Day 1 at the OSPM Summit Pisa, Italy

 In Core Dump

The first summit on power management and scheduling disciplines in the Linux kernel was held at Scuola Superiore S. Anna in Pisa Italy on Monday 3 April and Tuesday 4 April 2017.  The event was organised by ARM and members of the ReTis lab.  It attracted a wide audience that spanned both the industry and academic realm. Linaro attended the conference and offers the following summary from day 1 (to view the summary from day 2, click here). To view the presentations listed below, click on the headings.

 
Tooling/LISA
By Patrick Bellasi and Brendan Jackman (slides)

The presentation started with an introduction to LISA and the motivation behind its development. It is a set of tools and scripts built on top of existing technology/frameworks.

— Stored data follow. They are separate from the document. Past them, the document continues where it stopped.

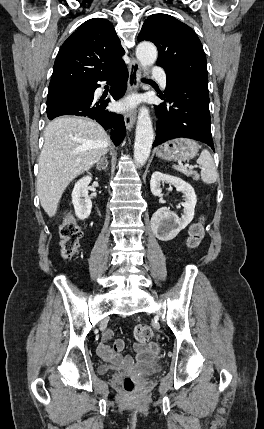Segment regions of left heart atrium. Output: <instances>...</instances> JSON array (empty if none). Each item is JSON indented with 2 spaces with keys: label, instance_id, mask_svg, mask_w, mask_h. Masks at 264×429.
Returning a JSON list of instances; mask_svg holds the SVG:
<instances>
[{
  "label": "left heart atrium",
  "instance_id": "obj_1",
  "mask_svg": "<svg viewBox=\"0 0 264 429\" xmlns=\"http://www.w3.org/2000/svg\"><path fill=\"white\" fill-rule=\"evenodd\" d=\"M135 104H136V99L132 98L120 103L119 108L121 110H128L133 108Z\"/></svg>",
  "mask_w": 264,
  "mask_h": 429
}]
</instances>
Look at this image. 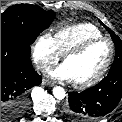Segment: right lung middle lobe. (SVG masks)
Segmentation results:
<instances>
[{
    "label": "right lung middle lobe",
    "instance_id": "right-lung-middle-lobe-1",
    "mask_svg": "<svg viewBox=\"0 0 122 122\" xmlns=\"http://www.w3.org/2000/svg\"><path fill=\"white\" fill-rule=\"evenodd\" d=\"M54 18L55 12L39 6L14 5L1 14V36H14L31 45Z\"/></svg>",
    "mask_w": 122,
    "mask_h": 122
}]
</instances>
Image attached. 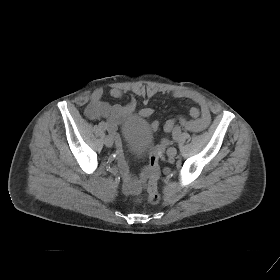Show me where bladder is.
I'll return each mask as SVG.
<instances>
[{
  "label": "bladder",
  "mask_w": 280,
  "mask_h": 280,
  "mask_svg": "<svg viewBox=\"0 0 280 280\" xmlns=\"http://www.w3.org/2000/svg\"><path fill=\"white\" fill-rule=\"evenodd\" d=\"M121 134L129 153L136 158L146 153L153 138L149 123L140 116L127 118L122 123Z\"/></svg>",
  "instance_id": "bladder-1"
}]
</instances>
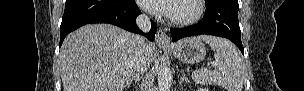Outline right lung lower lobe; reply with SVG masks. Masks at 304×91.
<instances>
[{
	"instance_id": "right-lung-lower-lobe-1",
	"label": "right lung lower lobe",
	"mask_w": 304,
	"mask_h": 91,
	"mask_svg": "<svg viewBox=\"0 0 304 91\" xmlns=\"http://www.w3.org/2000/svg\"><path fill=\"white\" fill-rule=\"evenodd\" d=\"M140 10L134 0H66L60 26V46L67 34L89 23H110L127 31L144 34L136 25ZM152 23L149 33L152 41L157 25Z\"/></svg>"
}]
</instances>
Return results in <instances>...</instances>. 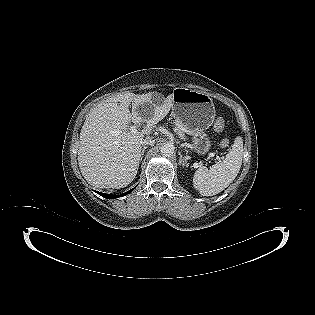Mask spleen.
<instances>
[{
  "label": "spleen",
  "instance_id": "obj_1",
  "mask_svg": "<svg viewBox=\"0 0 315 315\" xmlns=\"http://www.w3.org/2000/svg\"><path fill=\"white\" fill-rule=\"evenodd\" d=\"M243 139L238 136L221 163L210 169L202 166L194 173L193 186L202 196H213L229 186L236 178L242 165Z\"/></svg>",
  "mask_w": 315,
  "mask_h": 315
}]
</instances>
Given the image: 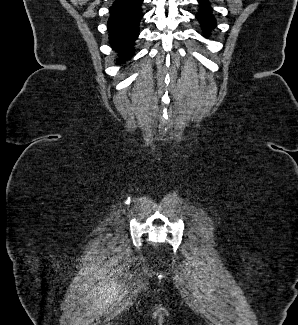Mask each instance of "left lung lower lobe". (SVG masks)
Masks as SVG:
<instances>
[{"instance_id": "1", "label": "left lung lower lobe", "mask_w": 298, "mask_h": 325, "mask_svg": "<svg viewBox=\"0 0 298 325\" xmlns=\"http://www.w3.org/2000/svg\"><path fill=\"white\" fill-rule=\"evenodd\" d=\"M199 11L196 13V17L201 24L203 33L208 37L209 32L215 28L216 20L212 15V8L208 0H198Z\"/></svg>"}]
</instances>
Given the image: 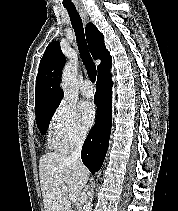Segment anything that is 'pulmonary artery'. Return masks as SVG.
<instances>
[{
    "label": "pulmonary artery",
    "instance_id": "e3ab8cb5",
    "mask_svg": "<svg viewBox=\"0 0 178 211\" xmlns=\"http://www.w3.org/2000/svg\"><path fill=\"white\" fill-rule=\"evenodd\" d=\"M81 92L86 97H91L94 94L93 85L91 81L85 80L81 86Z\"/></svg>",
    "mask_w": 178,
    "mask_h": 211
}]
</instances>
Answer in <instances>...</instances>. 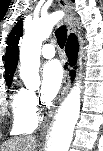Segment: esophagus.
<instances>
[{
  "instance_id": "obj_1",
  "label": "esophagus",
  "mask_w": 103,
  "mask_h": 151,
  "mask_svg": "<svg viewBox=\"0 0 103 151\" xmlns=\"http://www.w3.org/2000/svg\"><path fill=\"white\" fill-rule=\"evenodd\" d=\"M59 5L62 7V9L66 12V23H67V27H68V31L70 33L75 31L74 25L73 23L69 20L68 14L71 12V6L68 3L67 0H58ZM67 58L64 59V65H66L67 63ZM69 88V71L66 69L64 72V78H63V82H62V86L60 89V92L58 94L57 100L55 102V104L52 106V108L50 109L48 116L46 118V120L44 121L41 133H40V138H44V136L46 135V132L49 128V125L51 123V120L54 116V113L56 111V109L59 107V105L62 103L67 91Z\"/></svg>"
}]
</instances>
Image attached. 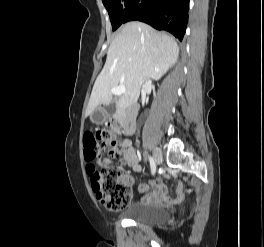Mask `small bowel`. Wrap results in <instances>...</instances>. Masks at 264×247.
<instances>
[{"instance_id": "c3829d8e", "label": "small bowel", "mask_w": 264, "mask_h": 247, "mask_svg": "<svg viewBox=\"0 0 264 247\" xmlns=\"http://www.w3.org/2000/svg\"><path fill=\"white\" fill-rule=\"evenodd\" d=\"M124 147V158L126 162L128 165L138 170L139 166L133 149L130 147L128 142H125ZM126 179L128 183L133 182V179L130 176H127ZM140 192L144 193L142 200L145 202L161 201L164 203H170L174 200V198L170 196L165 184L160 180H156L152 183L151 191L148 190L147 186H141Z\"/></svg>"}]
</instances>
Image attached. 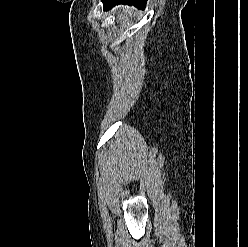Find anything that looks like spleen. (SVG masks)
<instances>
[{"label": "spleen", "mask_w": 248, "mask_h": 247, "mask_svg": "<svg viewBox=\"0 0 248 247\" xmlns=\"http://www.w3.org/2000/svg\"><path fill=\"white\" fill-rule=\"evenodd\" d=\"M127 13H132V11L131 10H128V9H124L123 12L121 13V18H123L124 15L127 14Z\"/></svg>", "instance_id": "3e777b00"}]
</instances>
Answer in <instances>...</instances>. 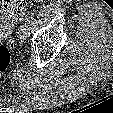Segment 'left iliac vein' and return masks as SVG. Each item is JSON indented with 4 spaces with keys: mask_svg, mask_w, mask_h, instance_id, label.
Wrapping results in <instances>:
<instances>
[{
    "mask_svg": "<svg viewBox=\"0 0 113 113\" xmlns=\"http://www.w3.org/2000/svg\"><path fill=\"white\" fill-rule=\"evenodd\" d=\"M28 35H29V26L25 24L21 26L19 30V38L20 40H26Z\"/></svg>",
    "mask_w": 113,
    "mask_h": 113,
    "instance_id": "4c4485c4",
    "label": "left iliac vein"
}]
</instances>
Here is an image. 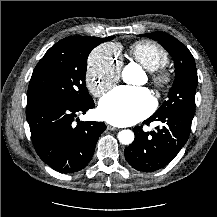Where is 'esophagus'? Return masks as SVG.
<instances>
[{
	"mask_svg": "<svg viewBox=\"0 0 217 217\" xmlns=\"http://www.w3.org/2000/svg\"><path fill=\"white\" fill-rule=\"evenodd\" d=\"M107 129L110 130V131H116L117 130L116 127H113L111 125H107Z\"/></svg>",
	"mask_w": 217,
	"mask_h": 217,
	"instance_id": "1",
	"label": "esophagus"
}]
</instances>
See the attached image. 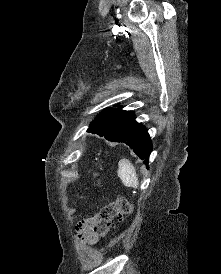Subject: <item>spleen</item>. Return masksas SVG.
Returning <instances> with one entry per match:
<instances>
[{"instance_id":"spleen-1","label":"spleen","mask_w":221,"mask_h":274,"mask_svg":"<svg viewBox=\"0 0 221 274\" xmlns=\"http://www.w3.org/2000/svg\"><path fill=\"white\" fill-rule=\"evenodd\" d=\"M118 177L127 187L137 189L139 187L138 176L134 166L127 159H121L118 162Z\"/></svg>"}]
</instances>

The goal is to understand the effect of change made to the scheduler and spot regressions. Everything is available on GitHub so that people can have common test cases to work with and compare results easily. What is currently available integrates different examples of analysis scripts and plots, making it easier for newcomers to quickly get started. A lot of recipes are also available. Patrick gave plenty of examples on the type of graph plots already available to use with the quality and relevance of those graphs being impressive. The library is powerful and gives a good insight as to what is happening from different perspectives. It also has good support for latency analysis. Brendan continued the presentation with more specific tools from the library, namely TRAPpy and Jupyter. The former is a python based library that provides support for rendering kernelshark-like results, while the latter is a browser based technology offering an environment where graphs can be plotted based on queries formulated by users in real-time.

The presenters admitted the learning curve is steep but the results are well worth it. Todd Kjos (Google’s Android kernel team) reported his experience saying that if what you need is already present then things are easy. Otherwise the investment becomes considerable. He also said that the current efforts to improve the documentation are definitely helping. The presentation finished with questions from the audience. The conclusion was drawn that things are bound to change a little with scheduler tracepoint modifications but the presented tools do not have strict dependencies with respect to the current trace format.

 
About The Need to Power Instrumenting The Linux Kernel
By Patrick Titiano (slides)

Patrick started his presentation with a description of the problems he is currently facing, i.e there is a lack of power data and instrumentation along with no probe points for power measurement. The HW currently available is costly and vendors aren’t usually fast to share power numbers with people. In his opinion, the situation is caused by the false belief that PM management is of no interest to people, something that can’t be further from the truth. To address the problem he suggests introducing a generic power instrumentation framework, allowing debug power management on any board without getting into expensive HW. That would help to further the modelling of power usage on current system and help design new generations.

What is needed to achieve something like that? First a common database to catalog how much devices are consuming (CPU, GPU, RAM, uart, i2c, …), then tools to plot and process the power traces generated by systems. The emphasis would be placed on keeping things generic. We currently have tools like Ftrace capable of exporting power related information but the tracepoints rarely get out.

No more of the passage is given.